Unsere illustre Reisegesellschaft bestand aus zwei Clans, von meinem war noch mein Großvater und meine Mutter dabei, diese hatte ihre Freundin Lena aus Russland geladen, die mit ihrer Nichte Katja und ihrer Tochter Olessya im Gepäck anreiste. Die anderen waren wohl schon einige Tage vor Ort und empfingen uns in unserem Hotel als wir ankamen, dann gabs erstmal ein Wiedersehensfestmahl und einen nächtlichen Stadtspaziergang, bevor wir im Steampunkartigen Fahrstuhl in unser vor Jugendstil triefenden Zimmerchen einkehrten.
“Ah, Venedig!”
— Indiana Jones
Am nächsten Morgen schauten wir uns im Dogenpalast um und besuchten die Basilica di San Marco, bevor wir unser Zeug zusammenrafften und in einem Wassertaxiboot zu unserem Kreuzfahrtschiff – der MSC Musica – aufgebrochen sind. Das Schiff war von beeindruckender Größe und die Menge an Passagieren war auch nicht ohne – wobei ich sagen muss, daß ich überrascht war so gemischte Altersschichten zu sehen, hatte ich getreu dem Klischee doch eher die mobilen Rentnereinsatzkommandos erwartet. De facto war der Altersschnitt aber eher um die mitte Dreißig. Das Schiff sollte für die nächsten Tage und Nächte unser Zuhause sein, wir legten am frühen Abend ab und setzten Kurs auf Bari in Süditalien. Nach Bari sollte es in Richtung Kroatien gehen – zuerst Split, dann Dubrovnik, dann wieder zurück nach Venedig. Auf dem Schiff selbst gab es allerhand Möglichkeiten sich die Zeit zu vertreiben, sei es Swimmingpool, Tischtennis, zahllose Lounges und Bars, Restaurants und Wellnessbereiche, Fitnessräume oder (auf offener See) das Kasino. Am Abend gab es noch Achtern eine ziemlich lahme Disko mit einem grauenvollen DJ, Mitternachtshäppchen vor den kleinen Bühnen wo Unterhalter verschiedener Art ihre Kunst zum Besten gaben oder aber den edel anmutenden Theatersaal. Ich bevorzugte jedoch mit Musik auf den Ohren meine Kreise quer durchs Schiff zu ziehen. Ich beobachtete die Passagiere, verwirrte das ohnehin etwas konfuse Personal, schaute raus auf die See oder setzte mich irgendwo hin und las ein wenig.

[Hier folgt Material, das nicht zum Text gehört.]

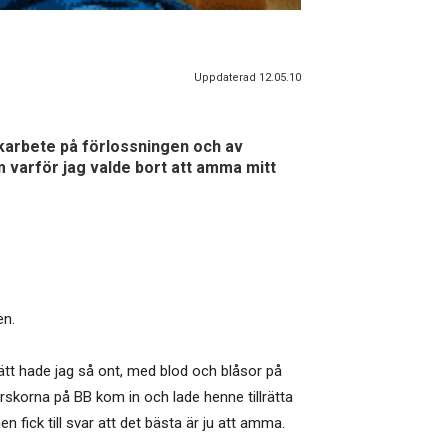
Uppdaterad 12.05.10
rkarbete på förlossningen och av
 varför jag valde bort att amma mitt
en.
mätt hade jag så ont, med blod och blåsor på
rskorna på BB kom in och lade henne tillrätta
 fick till svar att det bästa är ju att amma.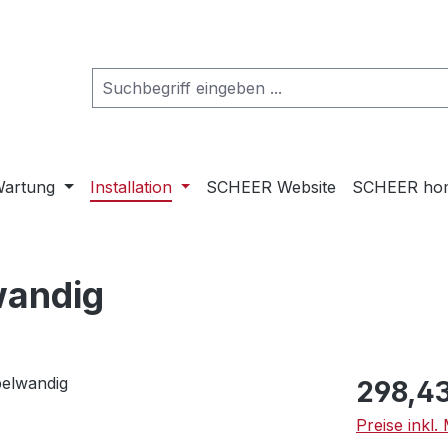
artung
Installation
SCHEER Website
SCHEER ho
wandig
Regulärer Pr
298,43
Preise inkl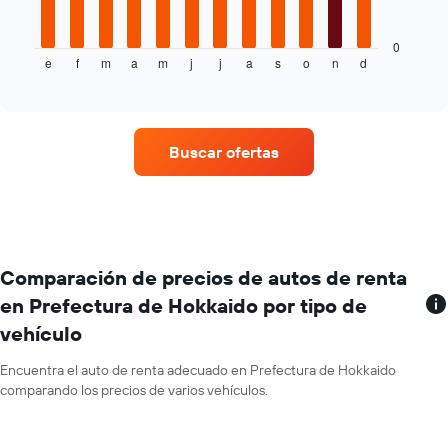
indica
siguiente
el
gráfico
precio
muestra
0
e
f
m
a
m
j
j
a
s
o
n
d
promedio
el
End
of
de
precio
interactive
un
promedio
chart
auto
de
de
un
Buscar ofertas
renta.
auto
de
renta
por
mes.
El
gráfico
Comparación de precios de autos de renta
muestra
en Prefectura de Hokkaido por tipo de
1
vehículo
eje
X
que
Encuentra el auto de renta adecuado en Prefectura de Hokkaido
indica
comparando los precios de varios vehículos.
los
meses
del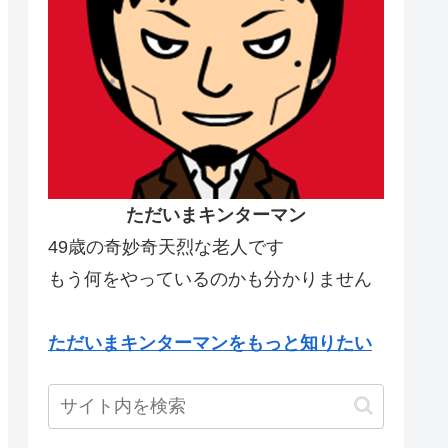
ただいまキンターマン
49歳の奇妙奇天烈な老人です
もう何をやっているのかも分かりません
ただいまキンターマンをもっと知りたい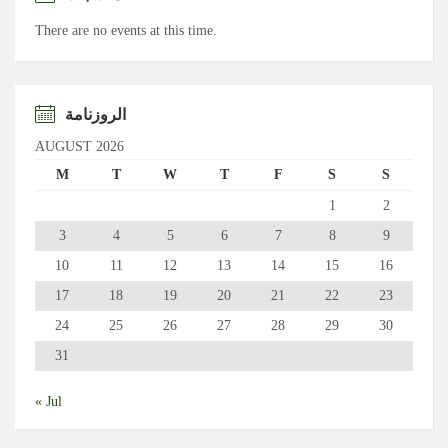
There are no events at this time.
الروزنامة
AUGUST 2026
M
T
W
T
F
S
S
1
2
3
4
5
6
7
8
9
10
11
12
13
14
15
16
17
18
19
20
21
22
23
24
25
26
27
28
29
30
31
« Jul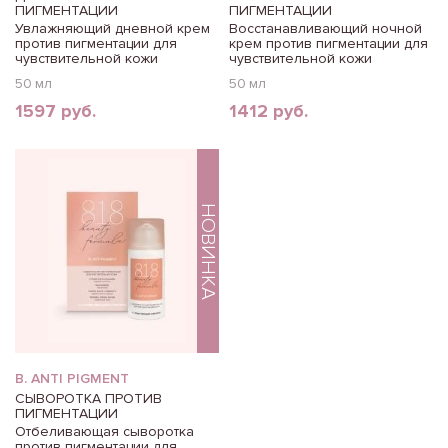
ПИГМЕНТАЦИИ
ПИГМЕНТАЦИИ
Увлажняющий дневной крем
Восстанавливающий ночной
против пигментации для
крем против пигментации для
чувствительной кожи
чувствительной кожи
50 мл
50 мл
1597 руб.
1412 руб.
НОВИНКА
B. ANTI PIGMENT
СЫВОРОТКА ПРОТИВ
ПИГМЕНТАЦИИ
Отбеливающая сыворотка
против пигментации для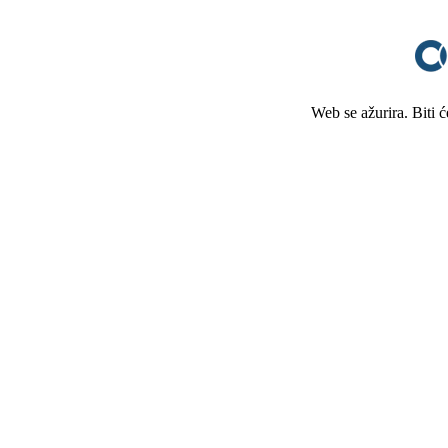
Web se ažurira. Biti 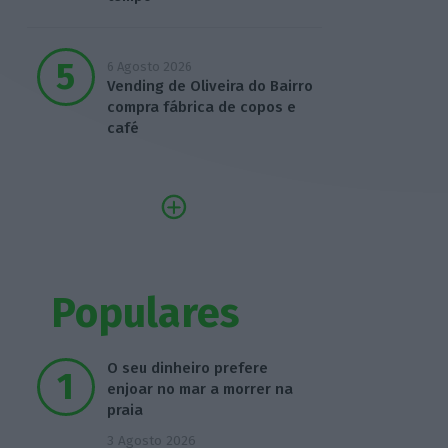
6 Agosto 2026
Vending de Oliveira do Bairro
compra fábrica de copos e
café
Populares
O seu dinheiro prefere
enjoar no mar a morrer na
praia
3 Agosto 2026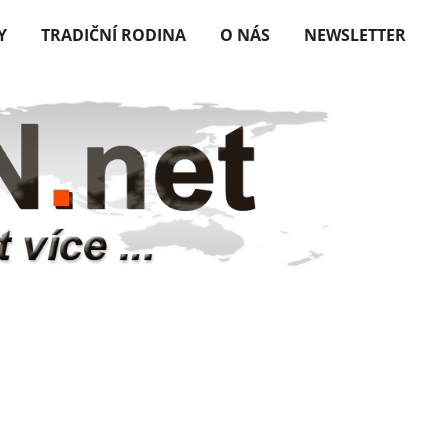
Y
TRADIČNÍ RODINA
O NÁS
NEWSLETTER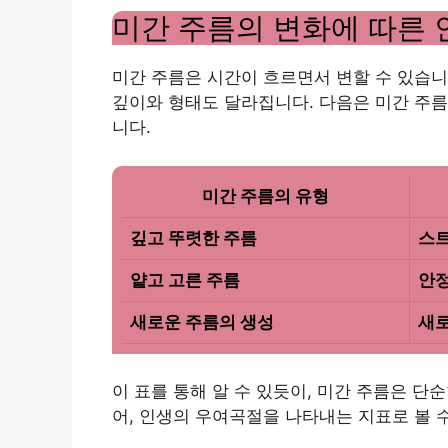
미간 주름의 변화에 따른 
미간 주름은 시간이 흐르면서 변할 수 있습니
깊이와 형태도 달라집니다. 다음은 미간 주
니다.
미간 주름의 유형
깊고 뚜렷한 주름
스트
얕고 고른 주름
안정
새로운 주름의 생성
새로
이 표를 통해 알 수 있듯이, 미간 주름은 단
어, 인생의 우여곡절을 나타내는 지표로 볼 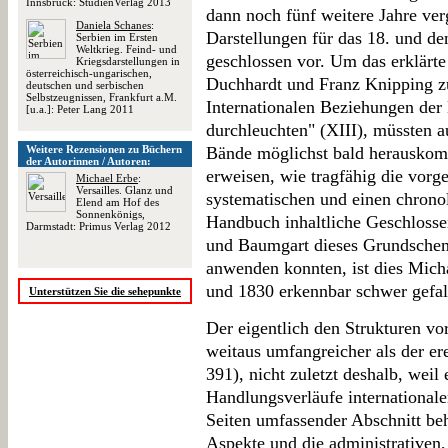
Innsbruck: StudienVerlag 2013
dann noch fünf weitere Jahre ver
Daniela Schanes
:
Darstellungen für das 18. und de
Serbien im Ersten
Weltkrieg. Feind- und
geschlossen vor. Um das erklärte
Kriegsdarstellungen in
österreichisch-ungarischen,
Duchhardt und Franz Knipping zu
deutschen und serbischen
Selbstzeugnissen, Frankfurt a.M.
Internationalen Beziehungen der
[u.a.]: Peter Lang 2011
durchleuchten" (XIII), müssten 
Weitere Rezensionen zu Büchern
Bände möglichst bald herauskom
der Autorinnen / Autoren:
erweisen, wie tragfähig die vorg
Michael Erbe
:
Versailles. Glanz und
systematischen und einen chronol
Elend am Hof des
Sonnenkönigs,
Handbuch inhaltliche Geschlosse
Darmstadt: Primus Verlag 2012
und Baumgart dieses Grundschem
anwenden konnten, ist dies Mich
und 1830 erkennbar schwer gefal
Unterstützen Sie die sehepunkte
Der eigentlich den Strukturen vo
weitaus umfangreicher als der er
391), nicht zuletzt deshalb, weil
Handlungsverläufe internationaler 
Seiten umfassender Abschnitt beh
Aspekte und die administrativen,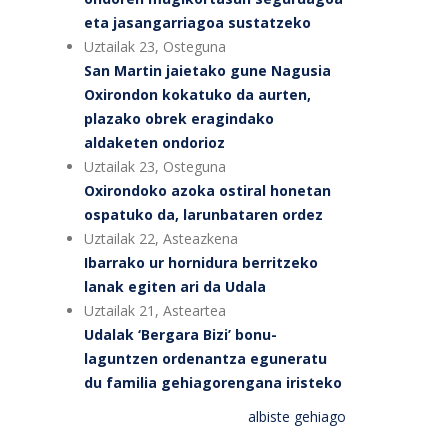
eta jasangarriagoa sustatzeko
Uztailak 23, Osteguna
San Martin jaietako gune Nagusia
Oxirondon kokatuko da aurten,
plazako obrek eragindako
aldaketen ondorioz
Uztailak 23, Osteguna
Oxirondoko azoka ostiral honetan
ospatuko da, larunbataren ordez
Uztailak 22, Asteazkena
Ibarrako ur hornidura berritzeko
lanak egiten ari da Udala
Uztailak 21, Asteartea
Udalak ‘Bergara Bizi’ bonu-
laguntzen ordenantza eguneratu
du familia gehiagorengana iristeko
albiste gehiago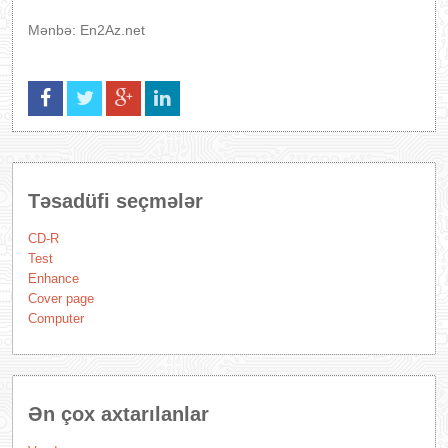
Mənbə: En2Az.net
Təsadüfi seçmələr
CD-R
Test
Enhance
Cover page
Computer
Ən çox axtarılanlar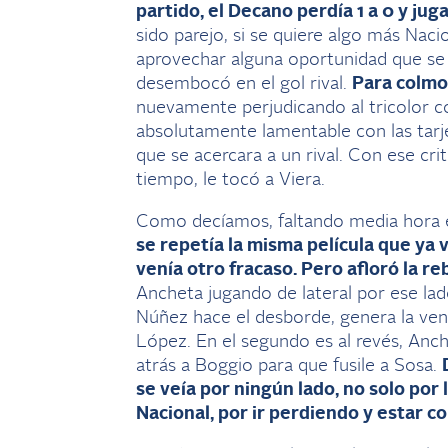
partido, el Decano perdía 1 a 0 y j
sido parejo, si se quiere algo más Naci
aprovechar alguna oportunidad que se g
desembocó en el gol rival.
Para colmo
nuevamente perjudicando al tricolor c
absolutamente lamentable con las tar
que se acercara a un rival. Con ese crit
tiempo, le tocó a Viera.
Como decíamos, faltando media hora 
se repetía la misma película que ya 
venía otro fracaso. Pero afloró la re
Ancheta jugando de lateral por ese lad
Núñez hace el desborde, genera la vent
López. En el segundo es al revés, Anch
atrás a Boggio para que fusile a Sosa.
se veía por ningún lado, no solo por 
Nacional, por ir perdiendo y estar c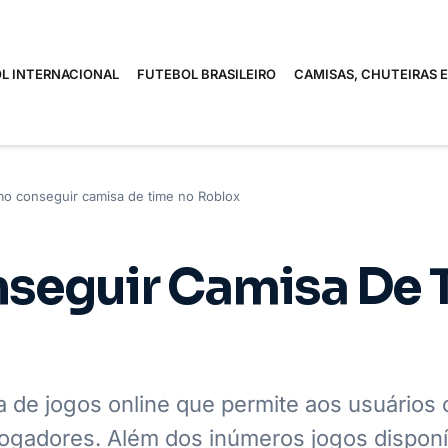
L INTERNACIONAL
FUTEBOL BRASILEIRO
CAMISAS, CHUTEIRAS 
o conseguir camisa de time no Roblox
eguir Camisa De 
 de jogos online que permite aos usuários c
 jogadores. Além dos inúmeros jogos disponí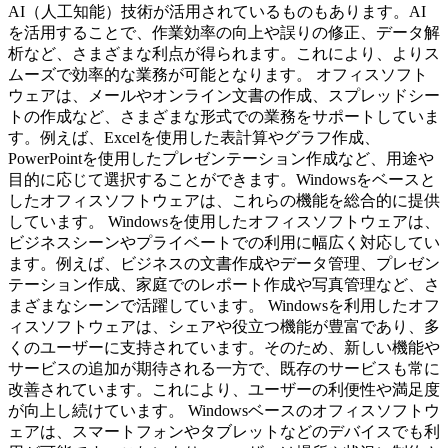
AI（人工知能）技術が活用されているものもあります。AI
を活用することで、作業効率の向上や誤りの修正、データ解
析など、さまざまな利点が得られます。これにより、よりス
ムーズで効率的な業務が可能となります。 オフィスソフト
ウェアは、メールやオンライン文書の作成、スプレッドシー
トの作成など、さまざまな形式での業務をサポートしていま
す。例えば、Excelを使用した表計算やグラフ作成、
PowerPointを使用したプレゼンテーション作成など、用途や
目的に応じて選択することができます。Windowsをベースと
したオフィスソフトウェアは、これらの機能を総合的に提供
しています。 Windowsを使用したオフィスソフトウェアは、
ビジネスシーンやプライベートでの利用に幅広く対応してい
ます。例えば、ビジネスの文書作成やデータ管理、プレゼン
テーション作成、家庭でのレポート作成や写真管理など、さ
まざまなシーンで活躍しています。 Windowsを利用したオフ
ィスソフトウェアは、シェアや役立つ機能が豊富であり、多
くのユーザーに支持されています。そのため、新しい機能や
サービスの追加が期待される一方で、既存のサービスも常に
改善されています。これにより、ユーザーの利便性や満足度
が向上し続けています。 Windowsベースのオフィスソフトウ
ェアは、スマートフォンやタブレットなどのデバイスでも利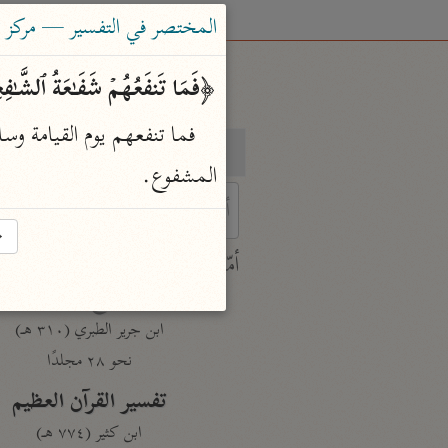
المختصر في التفسير — مركز ت
﴿فَمَا تَنفَعُهُمۡ شَفَـٰعَةُ ٱلشَّـٰف
بحث
تفسير
المشفوع.
→
 characters for results.
أمّهات
جامع البيان
ابن جرير الطبري (٣١٠ هـ)
نحو ٢٨ مجلدًا
تفسير القرآن العظيم
ابن كثير (٧٧٤ هـ)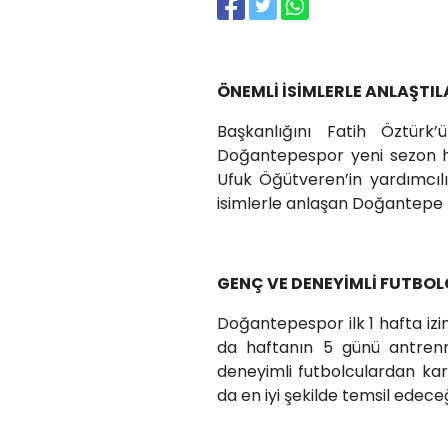
ÖNEMLİ İSİMLERLE ANLAŞTIL
Başkanlığını Fatih Öztürk’
Doğantepespor yeni sezon haz
Ufuk Öğütveren’in yardımcıl
isimlerle anlaşan Doğantepe te
GENÇ VE DENEYİMLİ FUTB
Doğantepespor ilk 1 hafta izin
da haftanın 5 günü antren
deneyimli futbolculardan ka
da en iyi şekilde temsil edeceğ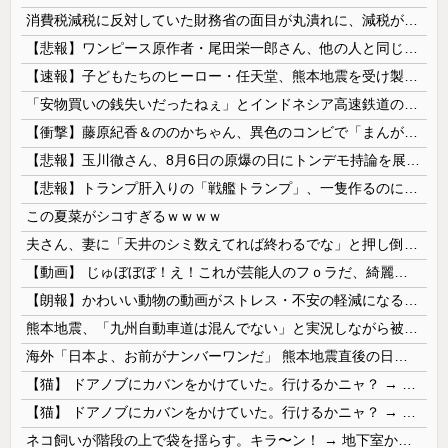
消費税減税に反対していた財務省の面目が丸潰れに、減税が決まった途端に市場が動き出したが……
【悲報】ワンピース原作者・尾田栄一郎さん、他の人と同じ「漫画家」という肩書きに不満
【速報】子どもたちのヒーロー・任天堂、熊本地震を受け製品修理は無償対応（災害救助法適用地域） 義援金5000万円寄付
「安物買いの銭失いだったねぇ」とインドネシア高速鉄道の最終処分に日本側騒然、国家予算は使わないというと何が財源なんだ？
【衝撃】藤原紀香＆ののかちゃん、異色のコンビで「まんが日本昔ばなし」を舞台化してしまう
【悲報】玉川徹さん、8月6日の原爆の日にトンデモ持論を展開し物議… → ネット「それ、今日言うことなのか…？」ｗｗｗｗｗｗｗｗｗｗｗｗｗ
【悲報】トランプ肝入りの「戦艦トランプ」、一隻作るのに4兆円かかる模様wwwwwww
この夏菜がシコすぎるｗｗｗｗ
夫さん、妻に「天井のシミ数えてれば終わるでな」と押し倒されて性行為 → 凄いことになるｗｗｗｗｗ
【動画】 じゅぼぼぼ！え！これが芸能人のフｏラだ、綺麗な顔とお口でこんなことしているだ 笑
【朗報】かわいい動物の動画がストレス・不安の軽減になる可能性。英大学の研究で実証
熊本地震、「九州自動車道は混んでない」と実況しながら被災地へ向かう有名アナなどに批判殺到 全国紙記者「最新の状況をいち早く伝えることは報道機関としての責務」「情報を取り上げることには大きな意義がある」
海外「日本よ、お前がナンバーワンだ」 熊本地震直後の日本の対応のスピードに世界が衝撃
【猫】 ドアノブにカバンをかけていた。行けるかニャ？ → 猫はこうなります…
【猫】 ドアノブにカバンをかけていた。行けるかニャ？ → 猫はこうなります…
ネコ飼いが階段の上で袋を揺らす。キラ〜ン！ → 地下室からヤツが現れる…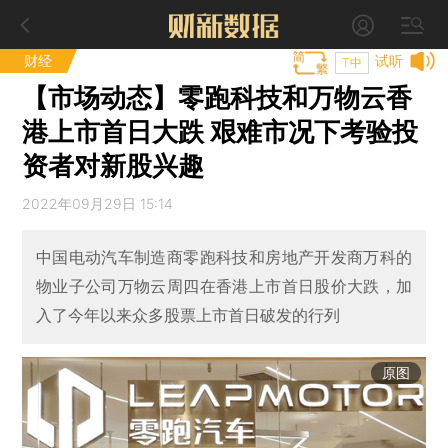
财经
试听
T中
【市场动态】零跑科技和万物云香
港上市首日大跌 艰难市况下考验投
资者对新股兴趣
2022年09月29日 15:14
中国电动汽车制造商零跑科技和房地产开发商万科的
物业子公司万物云周四在香港上市首日股价大跌，加
入了今年以来众多股票上市首日破发的行列
原图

Bari war ein einfaches Städtchen mit süditalienischem Charme, einigen mittelalterlichen Bauten und von überschaubarer Größe. Es gab zwar hier und dort etwas zu sehen, aber verglichen mit der Perle der Adria und den beiden Städten die noch vor uns lagen, war es fast schon erschreckend ereignislos. Wir spazierten ein wenig durch die Stadt, fanden uns aber schon recht bald auf dem Schiff wieder und dort ging der Alltag weiter. Das Wetter war durchgehend wechselhaft – die See blieb zwar alles in allem ruhig, aber der ständige Wechsel zwischen Regengüssen und brütender Sonne war ein wenig unbequem, vor allem weil nicht ganz klar war was man an Kleidung wählen sollte, wenn man sich auf den Landgang begab. Immerhin hatte man ja kaum Lust Jacken und Schirme ständig mit sich herumzuschleppen, während die Sonne einem das Hirn zu braten beschloss, aber auch nicht tropfnass durch die Meeresbrise eine Erkältung für den Rest des Urlaubs einzufangen, weil man sich vor dem Regen nicht retten konnte. Gut, das sind zugegebenermaßen alles Probleme die ich nicht so wirklich hatte, aber meine Reisegefährten dafür um so mehr.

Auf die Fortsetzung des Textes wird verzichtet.